■ Exercise details
Retype each entry below precisely as it reads.

■ Extracted information
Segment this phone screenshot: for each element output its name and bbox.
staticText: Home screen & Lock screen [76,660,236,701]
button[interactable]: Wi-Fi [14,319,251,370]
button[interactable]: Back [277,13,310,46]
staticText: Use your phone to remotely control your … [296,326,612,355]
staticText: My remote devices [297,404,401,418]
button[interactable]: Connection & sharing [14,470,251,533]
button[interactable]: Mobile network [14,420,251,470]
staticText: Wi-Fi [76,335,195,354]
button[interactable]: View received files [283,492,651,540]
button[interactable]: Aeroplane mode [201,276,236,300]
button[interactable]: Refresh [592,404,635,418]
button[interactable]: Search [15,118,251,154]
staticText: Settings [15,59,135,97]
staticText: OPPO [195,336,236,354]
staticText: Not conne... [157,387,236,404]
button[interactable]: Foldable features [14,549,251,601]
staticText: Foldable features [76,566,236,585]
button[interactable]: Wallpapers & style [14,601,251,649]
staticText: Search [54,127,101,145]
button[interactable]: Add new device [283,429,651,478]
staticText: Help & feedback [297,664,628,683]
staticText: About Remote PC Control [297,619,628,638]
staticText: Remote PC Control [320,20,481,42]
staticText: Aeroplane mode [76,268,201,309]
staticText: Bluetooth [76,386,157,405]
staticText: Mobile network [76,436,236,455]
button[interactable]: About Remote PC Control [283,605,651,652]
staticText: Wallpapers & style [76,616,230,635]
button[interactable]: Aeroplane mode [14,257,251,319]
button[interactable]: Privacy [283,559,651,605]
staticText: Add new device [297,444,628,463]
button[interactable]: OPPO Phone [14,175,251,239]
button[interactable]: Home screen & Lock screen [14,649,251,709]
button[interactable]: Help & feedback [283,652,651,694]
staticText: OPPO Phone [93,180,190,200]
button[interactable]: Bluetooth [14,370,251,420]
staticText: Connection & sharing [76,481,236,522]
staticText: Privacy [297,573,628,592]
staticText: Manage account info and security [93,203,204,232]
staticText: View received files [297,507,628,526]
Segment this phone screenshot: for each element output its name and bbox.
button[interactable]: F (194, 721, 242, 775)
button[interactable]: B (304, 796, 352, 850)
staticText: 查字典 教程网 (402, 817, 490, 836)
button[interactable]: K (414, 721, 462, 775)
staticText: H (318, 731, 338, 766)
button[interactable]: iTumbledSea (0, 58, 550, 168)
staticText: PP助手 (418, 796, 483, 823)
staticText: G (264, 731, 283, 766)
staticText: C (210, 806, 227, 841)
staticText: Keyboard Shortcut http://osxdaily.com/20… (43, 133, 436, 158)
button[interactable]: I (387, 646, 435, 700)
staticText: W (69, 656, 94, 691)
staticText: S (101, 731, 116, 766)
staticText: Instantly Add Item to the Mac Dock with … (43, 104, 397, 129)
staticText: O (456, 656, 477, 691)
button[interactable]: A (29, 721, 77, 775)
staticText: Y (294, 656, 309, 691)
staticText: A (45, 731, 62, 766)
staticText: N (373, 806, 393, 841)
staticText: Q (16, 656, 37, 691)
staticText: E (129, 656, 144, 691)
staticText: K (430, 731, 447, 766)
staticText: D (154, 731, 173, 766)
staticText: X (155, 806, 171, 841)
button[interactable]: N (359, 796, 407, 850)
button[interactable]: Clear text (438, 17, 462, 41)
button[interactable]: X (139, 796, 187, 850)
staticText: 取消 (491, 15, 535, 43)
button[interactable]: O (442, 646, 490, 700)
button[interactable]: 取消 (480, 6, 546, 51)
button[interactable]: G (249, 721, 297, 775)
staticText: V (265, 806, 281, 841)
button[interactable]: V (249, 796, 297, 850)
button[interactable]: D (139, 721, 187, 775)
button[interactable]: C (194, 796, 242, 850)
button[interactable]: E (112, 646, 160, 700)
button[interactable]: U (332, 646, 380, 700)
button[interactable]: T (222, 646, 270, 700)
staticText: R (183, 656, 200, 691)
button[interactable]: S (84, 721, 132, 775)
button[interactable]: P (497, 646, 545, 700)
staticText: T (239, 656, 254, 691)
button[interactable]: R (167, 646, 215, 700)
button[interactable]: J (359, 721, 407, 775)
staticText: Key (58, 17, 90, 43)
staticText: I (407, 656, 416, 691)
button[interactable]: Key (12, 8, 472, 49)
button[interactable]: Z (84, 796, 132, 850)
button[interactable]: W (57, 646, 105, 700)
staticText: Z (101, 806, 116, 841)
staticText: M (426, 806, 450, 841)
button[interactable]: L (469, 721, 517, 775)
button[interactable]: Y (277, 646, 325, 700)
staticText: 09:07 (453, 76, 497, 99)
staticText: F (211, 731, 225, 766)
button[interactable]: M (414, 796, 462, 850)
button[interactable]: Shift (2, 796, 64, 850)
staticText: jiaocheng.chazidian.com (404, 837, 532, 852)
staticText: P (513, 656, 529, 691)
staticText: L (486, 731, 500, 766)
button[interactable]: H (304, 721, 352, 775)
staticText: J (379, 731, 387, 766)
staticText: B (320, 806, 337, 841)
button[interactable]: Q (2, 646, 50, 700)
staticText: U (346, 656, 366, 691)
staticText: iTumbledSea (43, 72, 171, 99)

■ Reply
Segment this phone screenshot: for each element output its name and bbox.
staticText: Home screen & Lock screen [76,660,236,701]
button[interactable]: Wi-Fi [14,319,251,370]
button[interactable]: Back [277,13,310,46]
staticText: Use your phone to remotely control your … [296,326,612,355]
staticText: My remote devices [297,404,401,418]
button[interactable]: Connection & sharing [14,470,251,533]
button[interactable]: Mobile network [14,420,251,470]
staticText: Wi-Fi [76,335,195,354]
button[interactable]: View received files [283,492,651,540]
button[interactable]: Aeroplane mode [201,276,236,300]
button[interactable]: Refresh [592,404,635,418]
button[interactable]: Search [15,118,251,154]
staticText: Settings [15,59,135,97]
staticText: OPPO [195,336,236,354]
staticText: Not conne... [157,387,236,404]
button[interactable]: Foldable features [14,549,251,601]
staticText: Foldable features [76,566,236,585]
button[interactable]: Wallpapers & style [14,601,251,649]
staticText: Search [54,127,101,145]
button[interactable]: Add new device [283,429,651,478]
staticText: Help & feedback [297,664,628,683]
staticText: About Remote PC Control [297,619,628,638]
staticText: Remote PC Control [320,20,481,42]
staticText: Aeroplane mode [76,268,201,309]
staticText: Bluetooth [76,386,157,405]
staticText: Mobile network [76,436,236,455]
button[interactable]: About Remote PC Control [283,605,651,652]
staticText: Wallpapers & style [76,616,230,635]
button[interactable]: Aeroplane mode [14,257,251,319]
button[interactable]: Privacy [283,559,651,605]
staticText: Add new device [297,444,628,463]
button[interactable]: OPPO Phone [14,175,251,239]
button[interactable]: Home screen & Lock screen [14,649,251,709]
button[interactable]: Help & feedback [283,652,651,694]
staticText: OPPO Phone [93,180,190,200]
button[interactable]: Bluetooth [14,370,251,420]
staticText: Connection & sharing [76,481,236,522]
staticText: Privacy [297,573,628,592]
staticText: Manage account info and security [93,203,204,232]
staticText: View received files [297,507,628,526]
Segment this phone screenshot: for each element output its name and bbox.
button[interactable]: F (194, 721, 242, 775)
button[interactable]: B (304, 796, 352, 850)
staticText: 查字典 教程网 (402, 817, 490, 836)
button[interactable]: K (414, 721, 462, 775)
staticText: H (318, 731, 338, 766)
button[interactable]: iTumbledSea (0, 58, 550, 168)
staticText: PP助手 (418, 796, 483, 823)
staticText: G (264, 731, 283, 766)
staticText: C (210, 806, 227, 841)
staticText: Keyboard Shortcut http://osxdaily.com/20… (43, 133, 436, 158)
button[interactable]: I (387, 646, 435, 700)
staticText: W (69, 656, 94, 691)
staticText: S (101, 731, 116, 766)
staticText: Instantly Add Item to the Mac Dock with … (43, 104, 397, 129)
staticText: O (456, 656, 477, 691)
button[interactable]: A (29, 721, 77, 775)
staticText: Y (294, 656, 309, 691)
staticText: A (45, 731, 62, 766)
staticText: N (373, 806, 393, 841)
staticText: Q (16, 656, 37, 691)
staticText: E (129, 656, 144, 691)
staticText: K (430, 731, 447, 766)
staticText: D (154, 731, 173, 766)
staticText: X (155, 806, 171, 841)
button[interactable]: N (359, 796, 407, 850)
button[interactable]: Clear text (438, 17, 462, 41)
button[interactable]: X (139, 796, 187, 850)
staticText: 取消 (491, 15, 535, 43)
button[interactable]: O (442, 646, 490, 700)
button[interactable]: 取消 (480, 6, 546, 51)
button[interactable]: G (249, 721, 297, 775)
staticText: V (265, 806, 281, 841)
button[interactable]: V (249, 796, 297, 850)
button[interactable]: D (139, 721, 187, 775)
button[interactable]: C (194, 796, 242, 850)
button[interactable]: E (112, 646, 160, 700)
button[interactable]: U (332, 646, 380, 700)
button[interactable]: T (222, 646, 270, 700)
staticText: R (183, 656, 200, 691)
button[interactable]: S (84, 721, 132, 775)
button[interactable]: P (497, 646, 545, 700)
staticText: T (239, 656, 254, 691)
button[interactable]: R (167, 646, 215, 700)
button[interactable]: J (359, 721, 407, 775)
staticText: Key (58, 17, 90, 43)
staticText: I (407, 656, 416, 691)
button[interactable]: Key (12, 8, 472, 49)
button[interactable]: Z (84, 796, 132, 850)
button[interactable]: W (57, 646, 105, 700)
staticText: Z (101, 806, 116, 841)
staticText: M (426, 806, 450, 841)
button[interactable]: L (469, 721, 517, 775)
button[interactable]: Y (277, 646, 325, 700)
staticText: 09:07 (453, 76, 497, 99)
staticText: F (211, 731, 225, 766)
button[interactable]: M (414, 796, 462, 850)
button[interactable]: Shift (2, 796, 64, 850)
staticText: jiaocheng.chazidian.com (404, 837, 532, 852)
staticText: P (513, 656, 529, 691)
staticText: L (486, 731, 500, 766)
button[interactable]: H (304, 721, 352, 775)
staticText: J (379, 731, 387, 766)
staticText: B (320, 806, 337, 841)
button[interactable]: Q (2, 646, 50, 700)
staticText: U (346, 656, 366, 691)
staticText: iTumbledSea (43, 72, 171, 99)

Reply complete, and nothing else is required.